Ricket — VS Code Extension
Give your AI coding agent a memory. This extension connects your markdown notes to GitHub Copilot (and other MCP-compatible agents) so every chat session starts with your team's decisions, standards, and project history already loaded.
No Obsidian required — any folder of markdown files works.
How it works
On activation, the extension:
- Detects your platform and locates the bundled
ricket binary.
- Prompts you to select your vault folder using a native file picker (on first install).
- Registers it as an MCP server in your VS Code settings (
mcp.servers.ricket).
- Your agent can immediately call ricket tools to search, read, and organize your notes.
No manual MCP config editing or path formatting needed. Install, pick a folder, reload, and start chatting.
Getting started
Install this extension from the marketplace.
Select your vault folder — a popup appears asking you to pick the folder. Click "Select Folder" and use the file picker. You can also re-pick later: Ctrl+Shift+P → "Ricket: Select Vault Folder".
Reload the window — Ctrl+Shift+P → "Developer: Reload Window" so Copilot picks up the MCP server.
Send the first prompt to your agent:
Starting fresh:
Run vault_analyze and help me set up a new ricket vault from scratch.
Existing notes:
Run vault_analyze and walk me through migrating my existing vault to ricket.

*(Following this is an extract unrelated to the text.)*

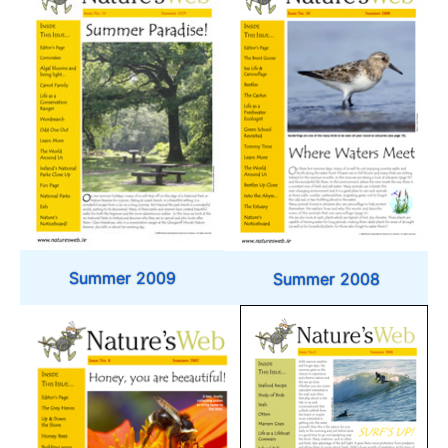
Summer 2009
Summer 2008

Your agent will inspect the folder, generate a ricket.yaml config, scaffold folders and templates, and write a VAULT_GUIDE.md. Reload the window once more and the full tool set is live.
Settings
| Setting |
Type |
Default |
Description |
ricket.vaultRoot |
string |
"" |
Absolute path to your vault folder. Leave empty to auto-resolve (env var → config file → cwd). |
Commands
| Command |
Description |
Ricket: Select Vault Folder |
Open a folder picker to set or change your vault root. |
Shared standards for teams
Point ricket at shared folders so every teammate's agent reads from the same knowledge base. Add a sources: section to your ricket.yaml:
sources:
- name: standards
path: ../shared-standards # a git repo your team maintains
- name: playbook
path: /shared/engineering-playbook
Once configured, your agent automatically:
- Searches across shared sources alongside your notes (results tagged with source name)
- Reads source notes with
@standards/api-naming.md syntax
- Lists all configured sources and their availability
Source notes are read-only — no one accidentally edits the shared standards through their agent. This means the whole team's agents are informed with the same decisions, conventions, and best practices.
What ricket exposes to your agent
| Tool |
What it does |
vault_analyze |
Deep inspection of folder structure, tags, naming patterns, PKM detection |
vault_write_config |
Generate ricket.yaml and VAULT_GUIDE.md, scaffold folders |
vault_search |
Full-text + tag + folder search across notes and shared sources |
vault_read_note |
Read any note's content, frontmatter, tags, links |
vault_triage_inbox |
Propose where to file inbox notes |
vault_file_note |
Move notes from inbox to destination with template + tags + links |
vault_create_note |
Create new notes with templates and MOC updates |
vault_update_note |
Edit existing notes in-place |
vault_status |
Quick summary — inbox count, total notes, categories |
vault_list_sources |
Show configured shared sources and availability |
Plus vault_list_inbox, vault_get_categories, and vault_get_templates.
No Obsidian required
Ricket works with any folder of markdown files. If you use Obsidian, ricket detects your vault structure and works alongside it. If you don't, ricket scaffolds a clean structure for you. All you need is a directory.